Consider the dataframe, tests
, of individual tests in some boreholes:
borehole depthTest
0 B-1 1.5
1 B-1 20.0
2 B-42 1.0
3 B-42 2.0
4 B-42 15.0
5 B-42 30.0
6 B-09 1.0
7 B-09 10.0
8 B-09 15.0
I have another dataframe, liths
, with ranges of lithologies of each borehole:
borehole depthTop lith
0 B-1 0 sand
1 B-1 5 clay
2 B-1 18 shale
3 B-42 0 sand
4 B-42 1 clay
5 B-42 26 shale
6 B-09 0 sand
7 B-09 12 shale
The lithologies are a continuous sequence for each borehole. For example: in B-1 there is sand from a depth of 0 to 5 m, clay from 5 to 18 m, and shale from 18 m onwards. The bottom of each lithology is the top of the next. In other words, the bottom of each lithology would be liths.groupby('borehole').depthTop.shift(-1)
Edit: I want to join the two dfs so I can get the lithology of each test: I want to match on the borehole
and then find the lith
that has the closest depthTop
<= depthTest
.
For example: In B-42 there is clay from a depth of 1 m to 26 m. The test in B-42 at 15.0 m should be classified as clay because 15 is between 1 and 26.

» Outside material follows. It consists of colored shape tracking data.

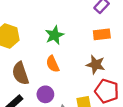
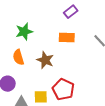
brown star: (96, 65) -> (45, 60), moved

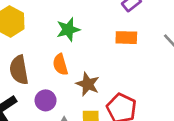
brown star: (45, 60) -> (88, 84), moved

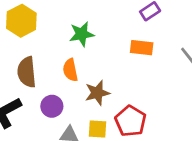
brown star: (88, 84) -> (97, 93), turned 30

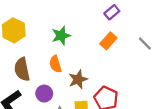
orange rectangle: (142, 48) -> (108, 41), turned -49

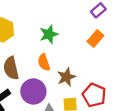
purple circle: (44, 94) -> (33, 91), size x1.5

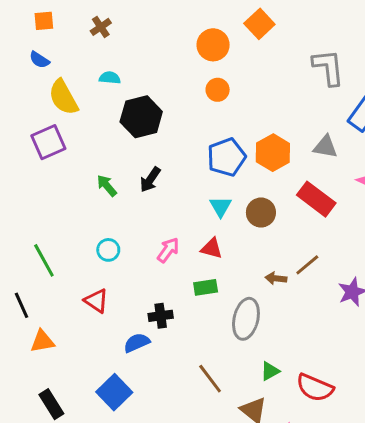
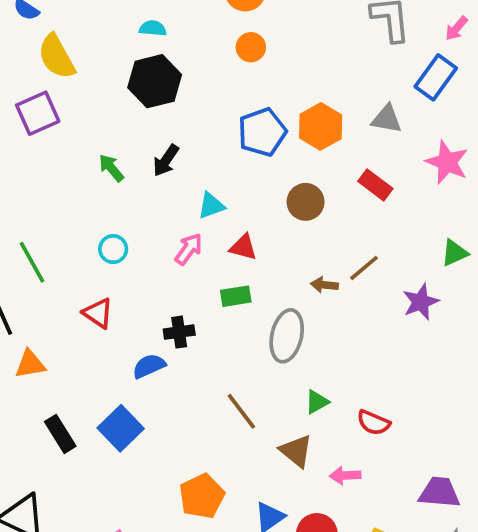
cyan semicircle: (110, 78) -> (153, 28), moved
red rectangle: (316, 199) -> (375, 185), size x0.7
cyan triangle: (221, 207) -> (211, 206), moved, turned 40
red semicircle: (315, 388) -> (373, 423), size x0.7
black rectangle: (51, 404) -> (60, 434), moved

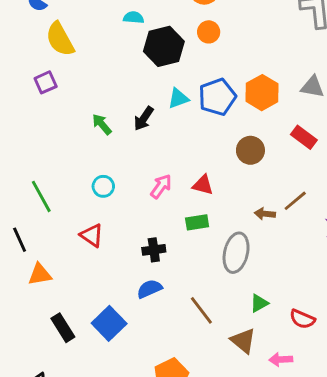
black hexagon: (155, 81) -> (164, 46), moved
purple square: (38, 113) -> (46, 82), size x0.7
cyan triangle: (211, 206) -> (178, 98), moved
blue semicircle: (149, 366) -> (149, 289), moved

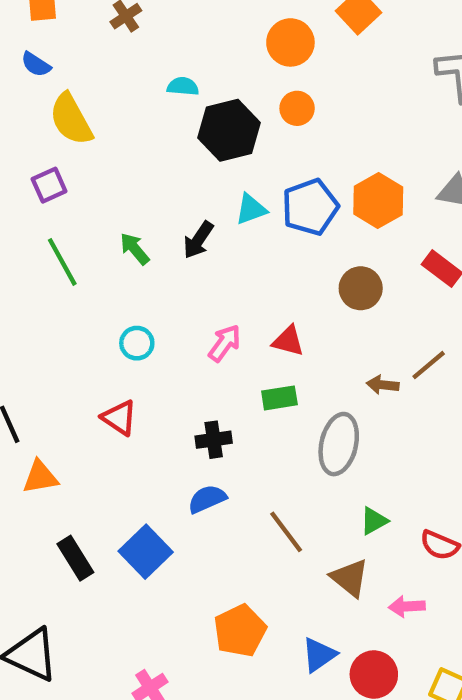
green line: (41, 196) -> (62, 262), moved

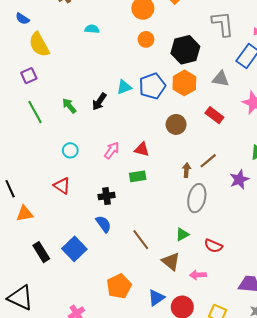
black hexagon: (229, 130) -> (185, 50), moved
brown arrow: (383, 385) -> (186, 170), turned 88
gray ellipse: (339, 444) -> (197, 198), moved
blue semicircle: (207, 499) -> (103, 224), turned 78

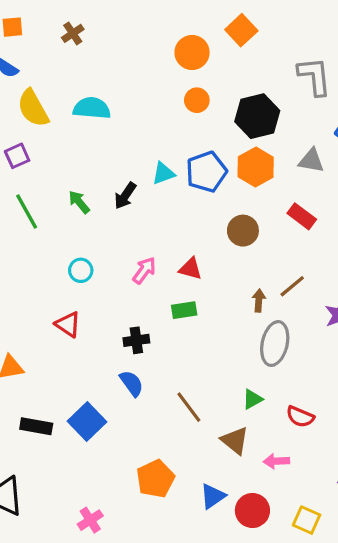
cyan semicircle: (92, 29) -> (92, 108), moved, size x1.6
black rectangle: (41, 252) -> (36, 426), turned -48

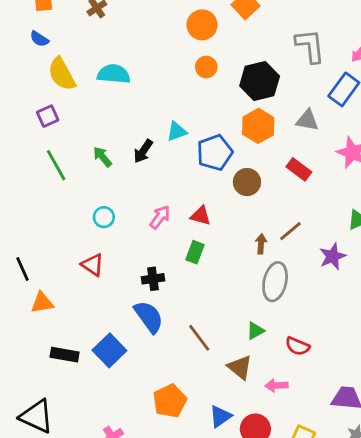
blue pentagon: (206, 172) -> (215, 153), moved
green rectangle: (184, 310) -> (195, 252), turned -60
blue semicircle: (132, 383) -> (149, 317), size x1.4

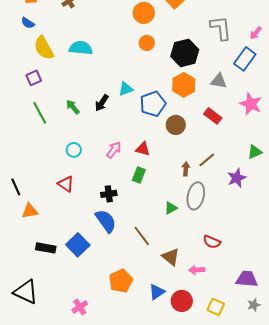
green triangle: (255, 331) -> (171, 208), moved

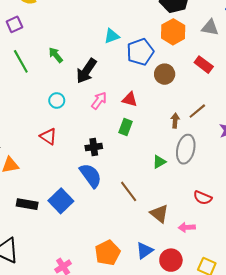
black arrow: (102, 103) -> (86, 71), moved, size x1.4
orange pentagon: (121, 281) -> (107, 253), moved

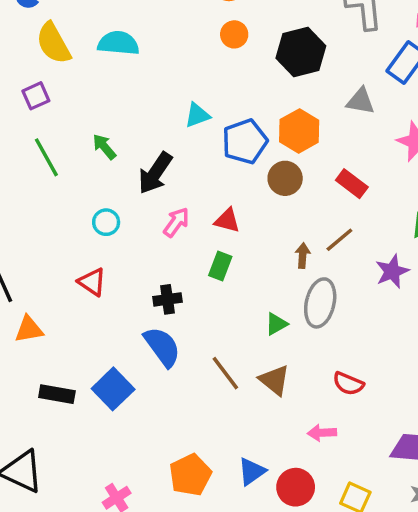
orange hexagon: (173, 32) -> (299, 131), moved
red rectangle: (204, 65) -> (352, 184), moved
brown triangle: (159, 214) -> (275, 380), moved

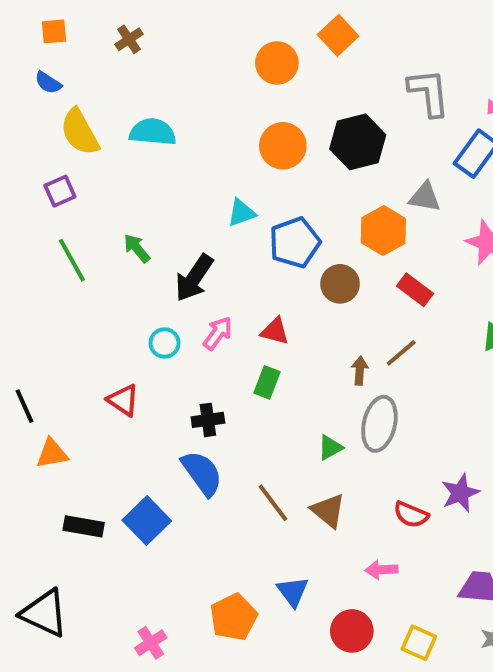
orange circle: (234, 34) -> (283, 146), moved, size x1.5
orange hexagon: (299, 131) -> (383, 231), moved
cyan circle: (106, 222) -> (165, 343), moved
purple star: (392, 271) -> (460, 493), moved
blue triangle: (252, 471) -> (293, 591), moved, turned -32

Here's the desired result:
borehole depthTest lith
0 B-1 1.5 sand
1 B-1 20.0 shale
2 B-42 1.0 clay
3 B-42 2.0 clay
4 B-42 15.0 clay
5 B-42 30.0 shale
6 B-09 1.0 sand
7 B-09 10.0 sand
8 B-09 15.0 shale
This seems like a groupby
and merge_asof
problem, but I can't figure out how to get them together.
My solution so far, which works, is to dump this into sqlite3
and then do a between
join (like I did here), but that really seems like defeat.